Michael Fournier of Rancho Cucamonga died Aug. 19 as he was battling a blaze raging out of control in rugged, smoke-shrouded terrain near the small central California town of Coalinga, California.
He had completed several water drops and was about to make another when his aircraft suddenly crashed and burst into flames.
His wife and two daughters filed suit against the UH-1H helicopter’s manufacturer and the company that serviced it. Both were accused of negligence and wrongful death in the suit that seeks unspecified damages.
Moments before Fournier’s copter spun out of control he had radioed another pilot following him to say that his hydraulic system appeared to be failing, according to a preliminary report from the National Transportation Safety Board.
The other pilot was trying to help him find a safe place to land, the NTSB report said, when he suddenly saw Fournier’s aircraft begin to spin out of control and plunge to the ground. As it went down, the pilot said he heard Fournier shout “mayday” several times.

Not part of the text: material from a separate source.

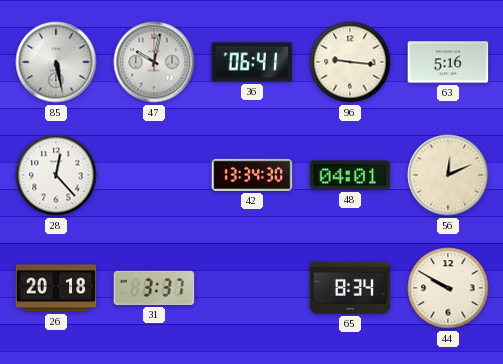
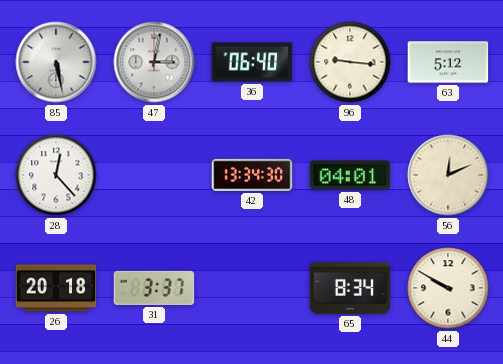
47: 10:02 -> 3:02
36: 06:41 -> 06:40
63: 5:16 -> 5:12
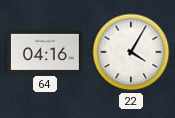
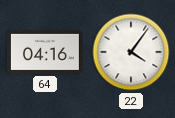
22: 4:05 -> 4:06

“Once you lose your hydraulics your ability to control that aircraft is just gone,” said veteran aviation attorney Gary C. Robb, who is representing the family.

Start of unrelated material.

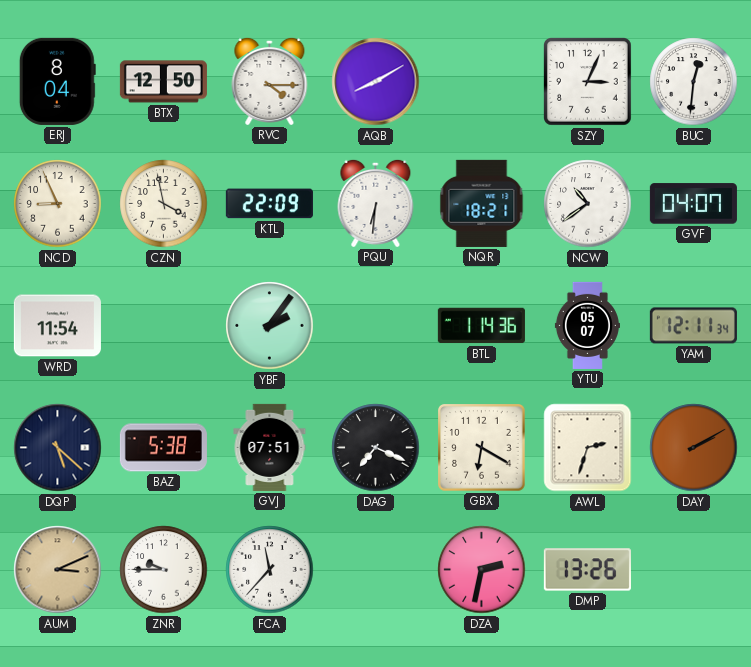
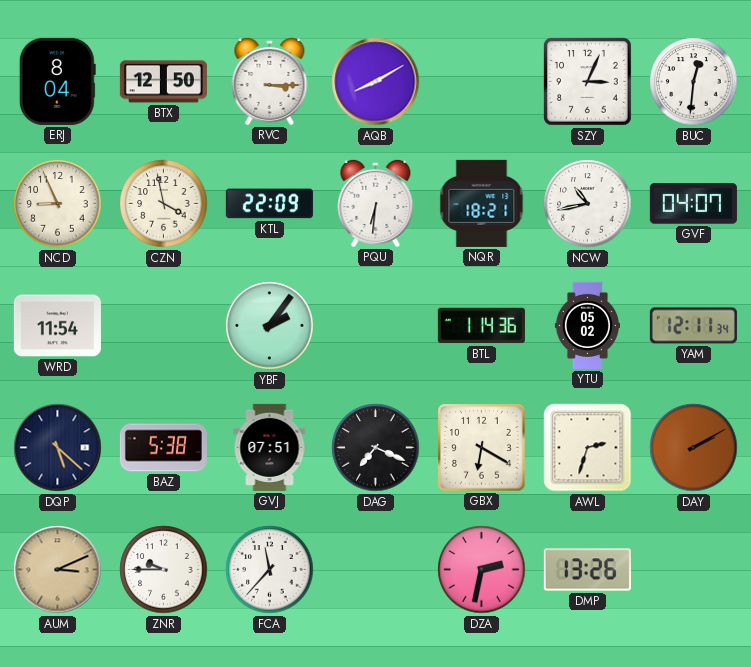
RVC: 4:15 -> 3:15
NCW: 10:39 -> 10:43
YTU: 05:07 -> 05:02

The lawsuit names Rotocraft Support Inc. of Fillmore, California, which Robb said maintained the aircraft, and Arrow-Falcon Exporters of Porterville, California, which manufactures, designs and sells aircraft, including the one that crashed.
An executive with Rotocraft did not immediately respond to a message from The Associated Press. A person who answered the phone at Arrow-Falcon’s office said she was unaware of the lawsuit and declined to comment.
It could be some time before the suit, filed in Ventura County Superior Court, is resolved. Robb said the NTSB’s final report isn’t due for another 18 to 24 months.
Fournier, 52, was battling one of several blazes that raged across California last summer.
This one, called the Hills Fire, swept across 2,121 acres and took nearly 150 firefighters more than a week to contain.
It took a team of sheriff’s deputies using four-wheel-drive vehicles and, finally, traveling on foot, to reach the crash site and retrieve Fournier’s body.